## Work to complete
Below are entries. Copy exactly the lines running from the line that holds "This role is" to the line that holds "Salary: Competitive, depending on experience", with both ends included.

Page images and extracted text:
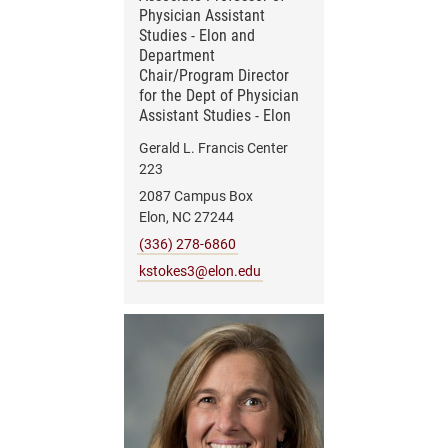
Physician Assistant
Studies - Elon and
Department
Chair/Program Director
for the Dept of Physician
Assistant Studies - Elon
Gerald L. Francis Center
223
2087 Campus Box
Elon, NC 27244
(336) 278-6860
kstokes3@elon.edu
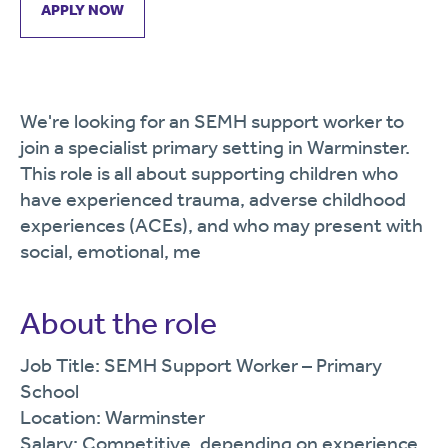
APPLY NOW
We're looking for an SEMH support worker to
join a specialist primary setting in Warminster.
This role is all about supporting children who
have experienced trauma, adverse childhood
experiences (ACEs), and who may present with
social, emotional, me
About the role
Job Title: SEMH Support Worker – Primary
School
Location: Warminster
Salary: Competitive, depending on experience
* * *
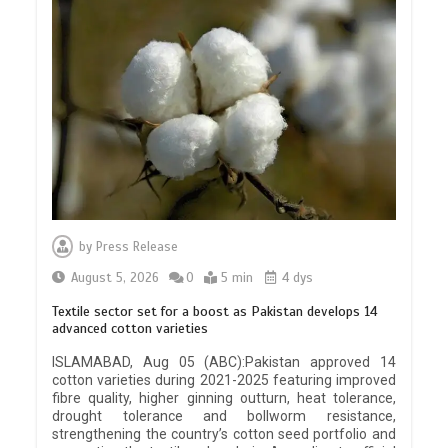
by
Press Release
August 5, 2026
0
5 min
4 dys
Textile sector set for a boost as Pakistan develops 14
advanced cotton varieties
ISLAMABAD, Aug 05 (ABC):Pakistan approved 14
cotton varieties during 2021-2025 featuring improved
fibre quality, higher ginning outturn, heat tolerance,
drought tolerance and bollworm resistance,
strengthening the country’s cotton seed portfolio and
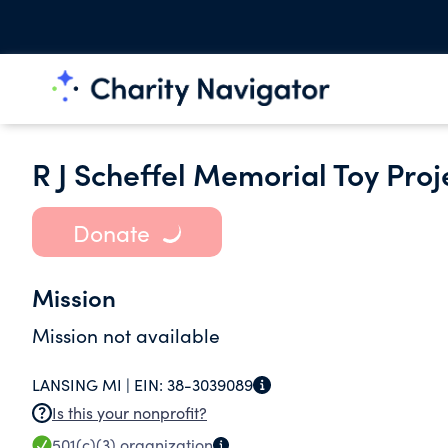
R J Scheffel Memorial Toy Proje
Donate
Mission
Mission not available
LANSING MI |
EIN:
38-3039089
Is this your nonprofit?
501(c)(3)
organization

## Response
This role is all about supporting children who
have experienced trauma, adverse childhood
experiences (ACEs), and who may present with
social, emotional, me
About the role
Job Title: SEMH Support Worker – Primary
School
Location: Warminster
Salary: Competitive, depending on experience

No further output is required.